Extracted data entries
----
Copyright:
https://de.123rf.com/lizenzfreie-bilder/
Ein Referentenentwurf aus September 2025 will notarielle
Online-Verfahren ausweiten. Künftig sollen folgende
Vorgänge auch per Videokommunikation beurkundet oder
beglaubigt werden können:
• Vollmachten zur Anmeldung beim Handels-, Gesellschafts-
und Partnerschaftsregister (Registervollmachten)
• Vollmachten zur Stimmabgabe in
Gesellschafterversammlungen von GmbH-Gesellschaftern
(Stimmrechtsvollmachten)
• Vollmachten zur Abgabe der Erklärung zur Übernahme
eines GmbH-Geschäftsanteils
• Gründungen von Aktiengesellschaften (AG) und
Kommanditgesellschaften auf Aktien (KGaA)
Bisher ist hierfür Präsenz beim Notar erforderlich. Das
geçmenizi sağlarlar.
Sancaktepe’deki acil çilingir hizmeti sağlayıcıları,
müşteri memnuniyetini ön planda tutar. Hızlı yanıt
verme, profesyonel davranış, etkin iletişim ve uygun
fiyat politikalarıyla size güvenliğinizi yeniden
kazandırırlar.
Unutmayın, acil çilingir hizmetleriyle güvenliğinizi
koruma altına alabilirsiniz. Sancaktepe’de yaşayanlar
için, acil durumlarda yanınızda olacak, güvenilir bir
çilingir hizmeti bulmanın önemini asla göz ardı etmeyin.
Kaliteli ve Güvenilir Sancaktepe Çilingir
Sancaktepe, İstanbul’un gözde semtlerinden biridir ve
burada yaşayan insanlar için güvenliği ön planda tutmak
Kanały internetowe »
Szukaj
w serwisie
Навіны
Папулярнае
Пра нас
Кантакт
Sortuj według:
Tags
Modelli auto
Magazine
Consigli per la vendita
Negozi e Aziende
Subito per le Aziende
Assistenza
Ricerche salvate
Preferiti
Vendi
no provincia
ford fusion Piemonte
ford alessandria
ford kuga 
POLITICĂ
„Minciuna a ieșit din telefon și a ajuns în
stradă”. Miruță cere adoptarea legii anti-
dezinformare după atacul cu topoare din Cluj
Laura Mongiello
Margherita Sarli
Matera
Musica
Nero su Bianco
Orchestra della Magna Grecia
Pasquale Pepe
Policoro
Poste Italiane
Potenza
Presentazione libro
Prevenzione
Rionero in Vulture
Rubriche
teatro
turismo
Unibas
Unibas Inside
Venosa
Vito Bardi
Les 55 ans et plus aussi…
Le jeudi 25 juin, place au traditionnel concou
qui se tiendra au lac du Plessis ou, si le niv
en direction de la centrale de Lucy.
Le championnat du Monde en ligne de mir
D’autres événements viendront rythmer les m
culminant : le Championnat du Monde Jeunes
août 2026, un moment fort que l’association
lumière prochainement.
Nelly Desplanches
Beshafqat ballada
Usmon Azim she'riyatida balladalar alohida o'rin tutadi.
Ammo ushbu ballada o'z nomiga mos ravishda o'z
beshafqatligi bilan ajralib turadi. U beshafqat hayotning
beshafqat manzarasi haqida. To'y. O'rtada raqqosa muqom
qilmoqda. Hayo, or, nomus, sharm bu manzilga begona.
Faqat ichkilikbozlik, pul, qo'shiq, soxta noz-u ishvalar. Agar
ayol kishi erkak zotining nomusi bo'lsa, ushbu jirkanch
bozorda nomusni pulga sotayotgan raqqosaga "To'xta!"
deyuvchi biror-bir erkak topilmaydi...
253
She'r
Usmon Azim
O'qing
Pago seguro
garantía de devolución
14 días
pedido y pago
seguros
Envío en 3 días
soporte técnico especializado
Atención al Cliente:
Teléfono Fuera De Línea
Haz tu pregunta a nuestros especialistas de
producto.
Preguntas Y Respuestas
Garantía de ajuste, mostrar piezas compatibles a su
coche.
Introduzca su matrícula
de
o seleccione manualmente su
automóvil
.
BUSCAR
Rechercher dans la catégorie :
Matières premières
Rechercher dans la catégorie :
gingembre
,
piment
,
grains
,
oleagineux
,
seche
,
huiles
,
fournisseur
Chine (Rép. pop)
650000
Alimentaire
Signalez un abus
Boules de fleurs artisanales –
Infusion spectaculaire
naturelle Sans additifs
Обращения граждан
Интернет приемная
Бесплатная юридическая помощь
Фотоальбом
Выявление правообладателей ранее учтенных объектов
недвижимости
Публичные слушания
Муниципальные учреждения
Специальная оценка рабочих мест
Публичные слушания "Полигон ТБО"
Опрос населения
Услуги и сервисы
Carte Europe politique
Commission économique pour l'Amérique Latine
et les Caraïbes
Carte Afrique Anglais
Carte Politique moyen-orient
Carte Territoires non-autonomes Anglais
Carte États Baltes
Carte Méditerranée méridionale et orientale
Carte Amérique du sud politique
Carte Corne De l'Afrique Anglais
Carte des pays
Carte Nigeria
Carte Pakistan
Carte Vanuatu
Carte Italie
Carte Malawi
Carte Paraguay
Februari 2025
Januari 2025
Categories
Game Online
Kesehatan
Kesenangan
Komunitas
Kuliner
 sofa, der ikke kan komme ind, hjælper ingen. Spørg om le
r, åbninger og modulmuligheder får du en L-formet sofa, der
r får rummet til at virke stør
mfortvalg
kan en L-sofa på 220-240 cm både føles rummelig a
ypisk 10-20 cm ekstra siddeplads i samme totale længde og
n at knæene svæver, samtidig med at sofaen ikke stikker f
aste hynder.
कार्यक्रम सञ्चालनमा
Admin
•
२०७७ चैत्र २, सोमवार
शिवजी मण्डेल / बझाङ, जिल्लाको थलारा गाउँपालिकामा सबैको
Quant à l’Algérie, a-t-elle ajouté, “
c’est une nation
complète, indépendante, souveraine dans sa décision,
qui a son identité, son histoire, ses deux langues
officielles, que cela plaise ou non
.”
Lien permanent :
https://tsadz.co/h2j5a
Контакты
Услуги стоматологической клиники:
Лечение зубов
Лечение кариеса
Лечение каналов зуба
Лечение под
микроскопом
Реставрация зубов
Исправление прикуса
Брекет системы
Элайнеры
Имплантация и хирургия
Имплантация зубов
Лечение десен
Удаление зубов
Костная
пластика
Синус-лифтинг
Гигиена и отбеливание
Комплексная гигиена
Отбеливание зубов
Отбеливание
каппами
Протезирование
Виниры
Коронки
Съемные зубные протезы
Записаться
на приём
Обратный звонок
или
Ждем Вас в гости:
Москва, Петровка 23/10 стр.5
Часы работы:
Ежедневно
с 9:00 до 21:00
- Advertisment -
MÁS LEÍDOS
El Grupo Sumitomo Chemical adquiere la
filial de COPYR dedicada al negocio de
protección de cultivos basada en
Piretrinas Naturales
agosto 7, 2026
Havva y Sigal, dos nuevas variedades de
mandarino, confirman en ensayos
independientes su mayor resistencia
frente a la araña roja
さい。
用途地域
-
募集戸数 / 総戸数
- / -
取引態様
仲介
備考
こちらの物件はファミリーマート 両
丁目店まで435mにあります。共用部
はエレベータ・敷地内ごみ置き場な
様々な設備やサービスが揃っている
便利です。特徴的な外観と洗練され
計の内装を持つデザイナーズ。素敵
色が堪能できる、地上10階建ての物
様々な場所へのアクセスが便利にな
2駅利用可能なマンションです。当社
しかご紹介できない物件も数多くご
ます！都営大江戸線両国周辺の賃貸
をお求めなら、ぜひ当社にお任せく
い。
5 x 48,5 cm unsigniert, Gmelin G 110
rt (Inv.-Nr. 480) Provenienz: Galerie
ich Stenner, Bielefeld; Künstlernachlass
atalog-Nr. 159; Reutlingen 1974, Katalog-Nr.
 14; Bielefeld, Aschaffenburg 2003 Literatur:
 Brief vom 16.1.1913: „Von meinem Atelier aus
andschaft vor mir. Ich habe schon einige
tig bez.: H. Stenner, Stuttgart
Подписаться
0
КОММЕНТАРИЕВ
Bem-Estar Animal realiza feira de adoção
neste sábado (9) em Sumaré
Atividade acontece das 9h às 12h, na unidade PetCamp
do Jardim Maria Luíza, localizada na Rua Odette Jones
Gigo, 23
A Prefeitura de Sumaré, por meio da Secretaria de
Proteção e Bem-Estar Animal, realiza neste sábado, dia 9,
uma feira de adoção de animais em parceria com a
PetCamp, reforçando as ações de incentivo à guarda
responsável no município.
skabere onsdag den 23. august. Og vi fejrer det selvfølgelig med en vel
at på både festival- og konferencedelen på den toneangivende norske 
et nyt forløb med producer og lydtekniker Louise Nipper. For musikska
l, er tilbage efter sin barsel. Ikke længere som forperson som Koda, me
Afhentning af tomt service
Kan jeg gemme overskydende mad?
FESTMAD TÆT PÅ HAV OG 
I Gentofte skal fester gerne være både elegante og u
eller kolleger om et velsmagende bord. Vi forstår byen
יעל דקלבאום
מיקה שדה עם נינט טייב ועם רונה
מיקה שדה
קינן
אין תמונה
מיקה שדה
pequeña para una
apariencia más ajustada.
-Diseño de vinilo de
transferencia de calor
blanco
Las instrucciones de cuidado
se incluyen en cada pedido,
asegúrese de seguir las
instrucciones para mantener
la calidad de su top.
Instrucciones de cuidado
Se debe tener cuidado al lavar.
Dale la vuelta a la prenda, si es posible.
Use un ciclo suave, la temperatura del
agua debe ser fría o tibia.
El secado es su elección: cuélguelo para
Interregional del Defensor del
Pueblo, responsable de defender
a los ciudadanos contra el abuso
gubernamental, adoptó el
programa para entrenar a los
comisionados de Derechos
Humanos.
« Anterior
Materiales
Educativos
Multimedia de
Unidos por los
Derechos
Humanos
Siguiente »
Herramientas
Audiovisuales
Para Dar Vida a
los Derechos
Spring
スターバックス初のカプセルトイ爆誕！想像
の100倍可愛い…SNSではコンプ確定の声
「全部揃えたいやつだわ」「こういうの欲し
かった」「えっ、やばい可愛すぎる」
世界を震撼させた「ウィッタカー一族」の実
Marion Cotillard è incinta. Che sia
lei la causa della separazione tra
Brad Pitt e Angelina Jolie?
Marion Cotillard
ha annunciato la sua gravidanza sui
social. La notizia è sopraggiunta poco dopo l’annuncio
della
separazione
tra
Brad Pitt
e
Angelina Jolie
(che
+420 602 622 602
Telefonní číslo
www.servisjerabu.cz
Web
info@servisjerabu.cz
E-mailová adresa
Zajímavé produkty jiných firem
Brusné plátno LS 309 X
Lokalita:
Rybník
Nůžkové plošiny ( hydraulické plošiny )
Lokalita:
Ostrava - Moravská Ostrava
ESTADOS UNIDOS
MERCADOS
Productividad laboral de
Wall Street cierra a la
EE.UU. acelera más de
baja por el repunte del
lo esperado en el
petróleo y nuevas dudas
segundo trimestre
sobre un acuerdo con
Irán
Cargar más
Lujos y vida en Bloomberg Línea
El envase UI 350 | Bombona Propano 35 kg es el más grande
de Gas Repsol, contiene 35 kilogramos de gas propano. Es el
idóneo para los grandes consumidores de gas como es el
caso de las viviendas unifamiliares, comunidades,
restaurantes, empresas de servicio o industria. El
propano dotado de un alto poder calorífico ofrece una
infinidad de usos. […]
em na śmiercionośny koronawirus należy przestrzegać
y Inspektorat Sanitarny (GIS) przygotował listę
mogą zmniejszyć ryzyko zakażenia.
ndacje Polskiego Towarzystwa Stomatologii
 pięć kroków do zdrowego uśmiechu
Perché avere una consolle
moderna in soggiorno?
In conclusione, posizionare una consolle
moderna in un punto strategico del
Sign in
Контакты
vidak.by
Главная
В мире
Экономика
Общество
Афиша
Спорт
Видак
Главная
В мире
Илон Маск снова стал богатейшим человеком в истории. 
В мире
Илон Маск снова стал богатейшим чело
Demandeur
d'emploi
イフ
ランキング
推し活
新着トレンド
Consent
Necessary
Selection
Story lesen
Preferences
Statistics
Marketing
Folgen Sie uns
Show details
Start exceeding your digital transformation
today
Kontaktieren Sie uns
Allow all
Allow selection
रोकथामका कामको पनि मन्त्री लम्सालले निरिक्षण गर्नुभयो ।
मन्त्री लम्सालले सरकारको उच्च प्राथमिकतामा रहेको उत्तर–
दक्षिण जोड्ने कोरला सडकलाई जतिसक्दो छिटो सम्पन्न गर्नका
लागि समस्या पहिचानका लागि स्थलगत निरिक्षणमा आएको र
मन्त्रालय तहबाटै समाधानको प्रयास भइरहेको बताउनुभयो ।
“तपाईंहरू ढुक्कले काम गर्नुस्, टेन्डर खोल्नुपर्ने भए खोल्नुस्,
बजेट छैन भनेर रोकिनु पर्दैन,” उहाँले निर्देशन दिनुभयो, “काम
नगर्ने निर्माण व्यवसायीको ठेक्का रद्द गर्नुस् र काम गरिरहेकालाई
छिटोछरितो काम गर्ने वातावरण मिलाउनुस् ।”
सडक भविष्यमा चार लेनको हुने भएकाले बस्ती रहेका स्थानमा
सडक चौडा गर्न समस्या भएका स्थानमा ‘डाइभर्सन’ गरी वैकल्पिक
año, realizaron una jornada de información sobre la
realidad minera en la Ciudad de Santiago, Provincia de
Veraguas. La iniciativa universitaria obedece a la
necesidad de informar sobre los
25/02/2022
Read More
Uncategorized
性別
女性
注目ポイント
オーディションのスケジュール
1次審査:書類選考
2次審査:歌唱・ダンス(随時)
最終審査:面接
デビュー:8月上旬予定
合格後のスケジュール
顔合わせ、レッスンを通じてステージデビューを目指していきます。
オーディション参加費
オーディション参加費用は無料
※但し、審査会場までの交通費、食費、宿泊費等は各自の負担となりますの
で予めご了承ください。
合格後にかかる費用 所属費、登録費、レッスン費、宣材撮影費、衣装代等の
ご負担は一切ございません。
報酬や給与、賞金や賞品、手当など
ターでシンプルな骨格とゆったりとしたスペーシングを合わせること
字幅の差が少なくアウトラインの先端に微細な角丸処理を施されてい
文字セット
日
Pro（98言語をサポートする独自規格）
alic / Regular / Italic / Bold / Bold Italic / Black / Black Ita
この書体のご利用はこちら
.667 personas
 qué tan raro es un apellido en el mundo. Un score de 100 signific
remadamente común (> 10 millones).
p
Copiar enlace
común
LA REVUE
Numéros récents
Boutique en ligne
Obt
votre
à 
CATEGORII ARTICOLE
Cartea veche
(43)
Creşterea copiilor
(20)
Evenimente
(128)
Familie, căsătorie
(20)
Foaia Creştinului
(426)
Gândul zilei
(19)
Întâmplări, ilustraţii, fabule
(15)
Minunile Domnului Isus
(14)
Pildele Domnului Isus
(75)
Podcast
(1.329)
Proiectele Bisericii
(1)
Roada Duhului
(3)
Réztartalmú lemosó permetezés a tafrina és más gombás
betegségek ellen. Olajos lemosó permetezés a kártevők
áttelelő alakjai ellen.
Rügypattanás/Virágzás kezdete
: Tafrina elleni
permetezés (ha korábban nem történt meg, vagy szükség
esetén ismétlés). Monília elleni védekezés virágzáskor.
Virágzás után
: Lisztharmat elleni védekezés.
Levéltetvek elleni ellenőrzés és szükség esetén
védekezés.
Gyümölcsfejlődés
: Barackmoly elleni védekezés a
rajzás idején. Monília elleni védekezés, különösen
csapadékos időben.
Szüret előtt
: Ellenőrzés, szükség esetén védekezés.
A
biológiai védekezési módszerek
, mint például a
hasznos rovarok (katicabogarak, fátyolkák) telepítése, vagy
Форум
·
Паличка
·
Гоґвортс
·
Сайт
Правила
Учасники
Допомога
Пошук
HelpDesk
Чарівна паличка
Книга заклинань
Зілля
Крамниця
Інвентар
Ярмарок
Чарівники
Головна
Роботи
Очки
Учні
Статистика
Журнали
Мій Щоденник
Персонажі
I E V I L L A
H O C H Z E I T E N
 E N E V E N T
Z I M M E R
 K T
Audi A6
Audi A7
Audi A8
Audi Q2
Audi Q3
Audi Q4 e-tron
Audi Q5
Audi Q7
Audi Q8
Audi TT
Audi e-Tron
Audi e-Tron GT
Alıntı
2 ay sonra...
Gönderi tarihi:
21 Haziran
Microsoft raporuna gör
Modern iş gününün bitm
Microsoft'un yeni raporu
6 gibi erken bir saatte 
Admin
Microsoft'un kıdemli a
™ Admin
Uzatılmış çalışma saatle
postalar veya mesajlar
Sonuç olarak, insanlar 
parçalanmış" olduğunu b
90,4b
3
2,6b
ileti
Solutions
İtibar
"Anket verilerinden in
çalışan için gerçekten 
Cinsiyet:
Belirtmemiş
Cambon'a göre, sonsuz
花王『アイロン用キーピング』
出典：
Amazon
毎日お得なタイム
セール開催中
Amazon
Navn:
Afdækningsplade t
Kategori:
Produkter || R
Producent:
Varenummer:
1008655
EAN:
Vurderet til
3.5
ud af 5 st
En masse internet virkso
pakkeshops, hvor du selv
----
◆ Your task
Of the lines above, retype only those from the line containing "agua debe ser fría o tibia." through the line containing "スターバックス初のカプセルトイ爆誕！想像", including both, exactly.

◆ Task answer
agua debe ser fría o tibia.
El secado es su elección: cuélguelo para
Interregional del Defensor del
Pueblo, responsable de defender
a los ciudadanos contra el abuso
gubernamental, adoptó el
programa para entrenar a los
comisionados de Derechos
Humanos.
« Anterior
Materiales
Educativos
Multimedia de
Unidos por los
Derechos
Humanos
Siguiente »
Herramientas
Audiovisuales
Para Dar Vida a
los Derechos
Spring
スターバックス初のカプセルトイ爆誕！想像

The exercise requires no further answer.